Photon: A Revolutionary System for Federated End-to-End Training of Large Language Models Photon is an innovative system designed to address the challenges of training large language models (LLMs) in a distributed environment. Leveraging low-bandwidth methods like federated learning (FL), Photon enables collaborative training across weakly-connected GPUs, with a focus on pre-training. This groundbreaking approach allows for the first complete system for federated LLM training, resulting in impressive performance metrics. One key strength of Photon lies in its robustness to data heterogeneity and its ability to converge twice as fast as previous methods such as DiLoCo. This enhanced efficiency is achieved through a unique strategy that combines small client batch sizes with exceptionally high learning rates, made possible by the robustness of federated averaging to hyperparameters. Photon's innovative approach and impressive performance metrics make it a valuable tool for researchers and practitioners seeking efficient and scalable solutions for training large language models in distributed environments. With the ability to train model sizes up to 7B in a federated fashion while achieving even better perplexity than centralized pre-training methods, Photon represents a significant milestone in enabling economical global internet-wide pre-training of LLMs. Notably, Photon outperforms baseline distributed training methods in terms of wall-time efficiency by communicating significantly less—up to 64x-512x less—resulting in a 35% improvement.
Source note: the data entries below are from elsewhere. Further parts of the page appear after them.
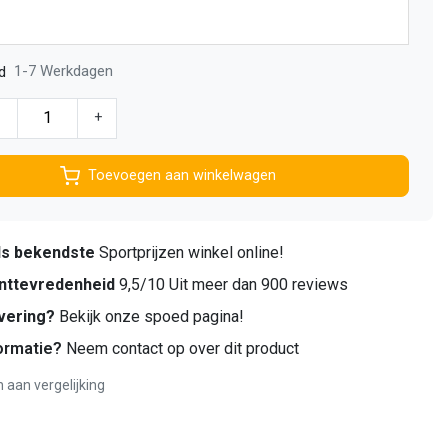
1-7 Werkdagen
d
-
+
Toevoegen aan winkelwagen
ds bekendste
Sportprijzen winkel online!
nttevredenheid
9,5/10 Uit meer dan 900 reviews
vering?
Bekijk onze spoed pagina!
ormatie?
Neem contact op over dit product
aan vergelijking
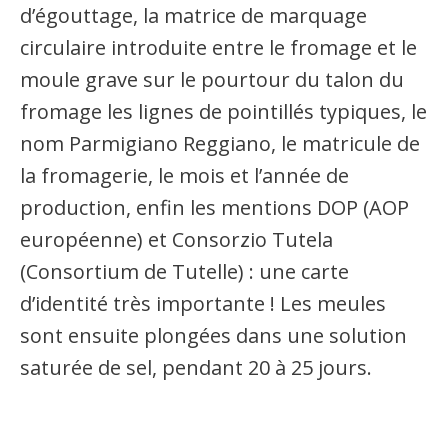
d’égouttage, la matrice de marquage
circulaire introduite entre le fromage et le
moule grave sur le pourtour du talon du
fromage les lignes de pointillés typiques, le
nom Parmigiano Reggiano, le matricule de
la fromagerie, le mois et l’année de
production, enfin les mentions DOP (AOP
européenne) et Consorzio Tutela
(Consortium de Tutelle) : une carte
d’identité très importante ! Les meules
sont ensuite plongées dans une solution
saturée de sel, pendant 20 à 25 jours.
This showcases the system's capability to reduce model training time with increased compute availability, achieving a similar compute-time trade-off as centralized approaches. In a significant advancement, Photon introduces the first complete system for federated LLM training, utilizing cross-silo FL for global-scale training with minimal communication overheads. This allows for the training of the first federated family of decoder-only LLMs from scratch, showcasing Photon's capability to train large models while minimizing bandwidth demands. Traditionally, data centers have been limited to resources required for scaling large language models due to high-bandwidth demands of distributed training. However, Photon's use of low-bandwidth methods like federated learning enables collaborative training across weakly-connected GPUs in distributed environments, making it a groundbreaking system for end-to-end training of LLMs.
Created on 03 Dec. 2024

Assess the quality of the AI-generated content by voting

Score: 0

Why do we need votes?

Votes are used to determine whether we need to re-run our summarizing tools. If the count reaches -10, our tools can be restarted.

Similar papers summarized with our AI tools

Navigate through even more similar papers through a

tree representation

Look for similar papers (in beta version)

By clicking on the button above, our algorithm will scan all papers in our database to find the closest based on the contents of the full papers and not just on metadata. Please note that it only works for papers that we have generated summaries for and you can rerun it from time to time to get a more accurate result while our database grows.

Disclaimer: The AI-based summarization tool and virtual assistant provided on this website may not always provide accurate and complete summaries or responses. We encourage you to carefully review and evaluate the generated content to ensure its quality and relevance to your needs.